When the soldiers stopped shooting, we took a road through the colony area towards Bhaiya's house. It was dusk and by then the Pakistan Army had surrendered to the combined forces at Sarwardy Uddayan.

In the twilight we could see people thronging the roads and embracing members of the Mukti Bahini. There were cries and laughter from every nook and corner.

Amma was restless. She reached Bhaiya's house and within five minutes was ready to return to our house. We followed her. Her eyes searched for her son inside every vehicle that passed us by. She was in a hurry to reach home hoping her son would be waiting there.

The house was empty when we returned. The relatives had left. Suddenly Amma lost that smile she wore on her face since she had announced the news of the surrender. She did not speak much that evening.


Debdas Chakraborty, Memories of Liberation War 2, oil on canvas, 99x110cm, 1973. Image: Courtesy

I was awakened in the middle of the night and asked to make tea. There sat Bhaiya and my brother in a red shirt looking exhausted and worn. He smiled and said he did not have time and would leave soon. He had gone to Bhaiya's place and heard we were out looking for him. Soon they left and we waited for my brother to return. But he did not return the next day. But we knew he would.

My brother has long been dead. Years have passed. We got busy with our lives, trying to move on, to preserve some sanity, to rebuild our lives. Amma has aged and continues to grieve for her son who she lost under controversial circumstances. Since then, life has never been the same for her, or for us. I often wonder if Amma remembers that day's incidents and if she has forgiven those responsible for his death, because I have not.

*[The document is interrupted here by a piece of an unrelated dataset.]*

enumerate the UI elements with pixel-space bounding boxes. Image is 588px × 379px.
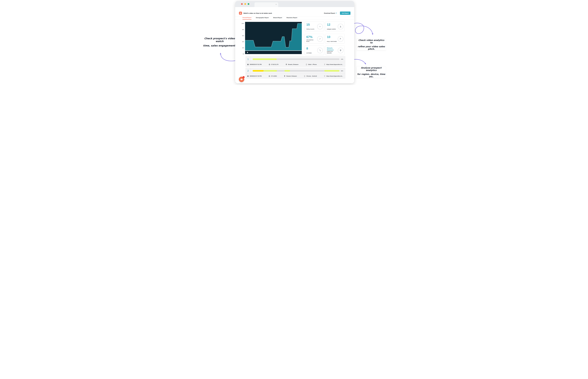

The journey to my work made me take that same road we had taken on December 16, 1971 every morning and afternoon for many years. Every time I passed by that house, the memories rushed back. Often, I could not hold back the tears remembering my mother's urgent pleading with the owners of that house to allow us to stay indoors for a while and the way they pushed us out. All Amma had requested was to let us inside till the situation had calmed down a little. I still remember the humiliation, the fear, the heartbreak my mother went through that evening. There she was, a young mother excited that her country was finally free and relieved that she would not have to hide her teenage daughters night and day. Her love for freedom had taken her to the streets and there she was faced with a Bengali family who refused a momentary sanctuary to a frightened family who had nowhere else to go.

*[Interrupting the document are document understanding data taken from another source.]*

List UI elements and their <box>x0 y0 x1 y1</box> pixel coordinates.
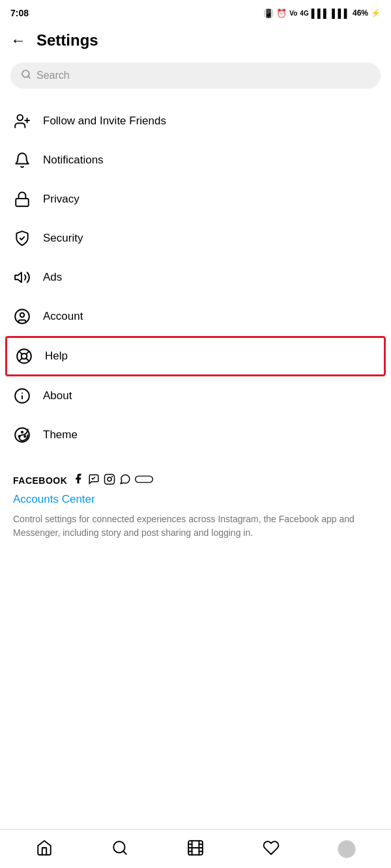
lifebuoy-icon <box>15 347 33 365</box>
meta-icon <box>135 474 153 487</box>
reels-icon <box>187 839 204 859</box>
megaphone-icon <box>13 268 31 287</box>
menu-item-notifications[interactable]: Notifications <box>0 141 391 180</box>
facebook-icon <box>72 473 84 488</box>
nav-activity[interactable] <box>255 833 287 865</box>
svg-point-23 <box>108 477 111 481</box>
search-container: Search <box>0 55 391 96</box>
info-circle-icon <box>13 387 31 405</box>
menu-item-help[interactable]: Help <box>5 336 386 376</box>
account-label: Account <box>43 310 83 323</box>
back-button[interactable]: ← <box>10 31 26 49</box>
page-header: ← Settings <box>0 23 391 55</box>
menu-item-ads[interactable]: Ads <box>0 258 391 297</box>
accounts-center-link[interactable]: Accounts Center <box>13 493 378 506</box>
status-icons: 📳 ⏰ Vo 4G ▌▌▌ ▌▌▌ 46% ⚡ <box>263 8 381 18</box>
shield-check-icon <box>13 229 31 247</box>
battery-bolt-icon: ⚡ <box>371 8 381 18</box>
follow-invite-label: Follow and Invite Friends <box>43 115 166 128</box>
battery-level: 46% <box>353 8 368 18</box>
theme-label: Theme <box>43 428 78 441</box>
settings-menu: Follow and Invite Friends Notifications … <box>0 96 391 460</box>
search-bar[interactable]: Search <box>10 63 381 89</box>
about-label: About <box>43 389 72 402</box>
facebook-app-icons <box>72 473 153 488</box>
nav-profile[interactable] <box>330 833 363 865</box>
svg-rect-22 <box>105 474 115 484</box>
svg-point-7 <box>15 309 29 324</box>
svg-point-21 <box>24 436 25 437</box>
search-placeholder-text: Search <box>36 70 70 81</box>
accounts-center-description: Control settings for connected experienc… <box>13 512 378 540</box>
help-label: Help <box>45 350 68 363</box>
profile-avatar <box>338 840 356 858</box>
page-title: Settings <box>36 31 98 49</box>
svg-rect-25 <box>136 476 153 483</box>
svg-line-1 <box>28 76 30 78</box>
svg-line-14 <box>19 358 22 361</box>
person-plus-icon <box>13 112 31 130</box>
privacy-label: Privacy <box>43 193 80 206</box>
svg-marker-6 <box>15 272 22 282</box>
search-nav-icon <box>111 839 128 859</box>
menu-item-account[interactable]: Account <box>0 297 391 336</box>
whatsapp-icon <box>119 473 131 488</box>
menu-item-privacy[interactable]: Privacy <box>0 180 391 219</box>
facebook-section: FACEBOOK <box>0 460 391 545</box>
svg-line-13 <box>26 351 29 354</box>
notifications-label: Notifications <box>43 154 104 167</box>
svg-rect-5 <box>16 199 29 206</box>
search-icon <box>21 69 31 82</box>
palette-icon <box>13 426 31 444</box>
svg-point-8 <box>20 313 25 318</box>
bottom-nav <box>0 829 391 868</box>
menu-item-security[interactable]: Security <box>0 219 391 258</box>
status-time: 7:08 <box>10 8 29 18</box>
home-icon <box>36 839 53 859</box>
signal-icon: ▌▌▌ <box>311 8 330 18</box>
security-label: Security <box>43 232 83 245</box>
vo-icon: Vo <box>289 10 297 17</box>
facebook-label: FACEBOOK <box>13 475 67 486</box>
menu-item-theme[interactable]: Theme <box>0 415 391 455</box>
lte-icon: 4G <box>300 10 308 17</box>
nav-home[interactable] <box>28 833 61 865</box>
svg-line-27 <box>123 851 126 854</box>
svg-point-24 <box>112 476 113 477</box>
facebook-header: FACEBOOK <box>13 473 378 488</box>
svg-point-2 <box>17 115 23 120</box>
signal2-icon: ▌▌▌ <box>332 8 350 18</box>
vibrate-icon: 📳 <box>263 8 274 18</box>
svg-point-20 <box>22 432 23 433</box>
messenger-icon <box>88 473 100 488</box>
instagram-icon <box>104 473 115 488</box>
bell-icon <box>13 151 31 169</box>
menu-item-about[interactable]: About <box>0 376 391 415</box>
status-bar: 7:08 📳 ⏰ Vo 4G ▌▌▌ ▌▌▌ 46% ⚡ <box>0 0 391 23</box>
ads-label: Ads <box>43 271 62 284</box>
svg-line-12 <box>26 358 29 361</box>
nav-reels[interactable] <box>179 833 212 865</box>
alarm-icon: ⏰ <box>276 8 287 18</box>
lock-icon <box>13 190 31 208</box>
nav-search[interactable] <box>104 833 136 865</box>
person-circle-icon <box>13 307 31 326</box>
heart-icon <box>263 839 280 859</box>
svg-line-11 <box>19 351 22 354</box>
menu-item-follow-invite[interactable]: Follow and Invite Friends <box>0 102 391 141</box>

But I have other memories of extraordinary kindness in times of extraordinary horror and inhumanity. I still remember the bearded man who did not hesitate to give us shelter in the verandah in his house at Jinjira when we had left Dhaka after the curfew was lifted for a short time on March 27, 1971. I remember the thousands of people who were given shelter and food by the very ordinary and poor people all over Bangladesh. I remember the kindness and affection showed by the locals when we returned under curfew on the evening of April 2, the day Jinjira was attacked. When people could not come out to help they had extended their hands over their gates and walls with jugs and pots and glasses of water for those who were able to cross the river and return to Dhaka after a horrifying experience.

Thirty five years later, House No 60 had not changed much except for a signboard that reads it has been given to a developer. Small shops have cropped all around making it look like a small bustee (slum). The grandeur that I recall it had in 1971 was long gone. The pink verandahs invoke in me the same humiliation and anger I had felt so many years ago. I still compare the residents of that house to those all over Bangladesh who had risked their lives to save others. How different these people were from other freedom loving Bangladeshis and those who did not hesitate to extend their hands amidst so much despair and destruction! Compassion, so forgotten under a campaign of brutality, shone through random acts of courage and conscience amongst the poor, the non-Bengalis, the ordinary so that some might live. I remember the Pathan guard in the WAPDA office who provided us shelter at all hours whenever there was a threat to our house from the Pakistani soldiers. We could not save him from the hands of overzealous young men after the War was over. We were not at home when he was taken away. Till today I pray for his forgiveness.

One house in the middle of road identified itself with those who did not believe in freedom for this country. I often wonder, should I have walked through the same gate into the living room after the War was over to just ask why they were so unkind to a desperate pleading young mother with children that evening? To me they seem no different from those who seem to have forgotten what Bangladeshis had gone through during those long months of War. For me, they are no different from those who deny the struggles and the sacrifices that made this country independent, and yet take every advantage to live in a free land.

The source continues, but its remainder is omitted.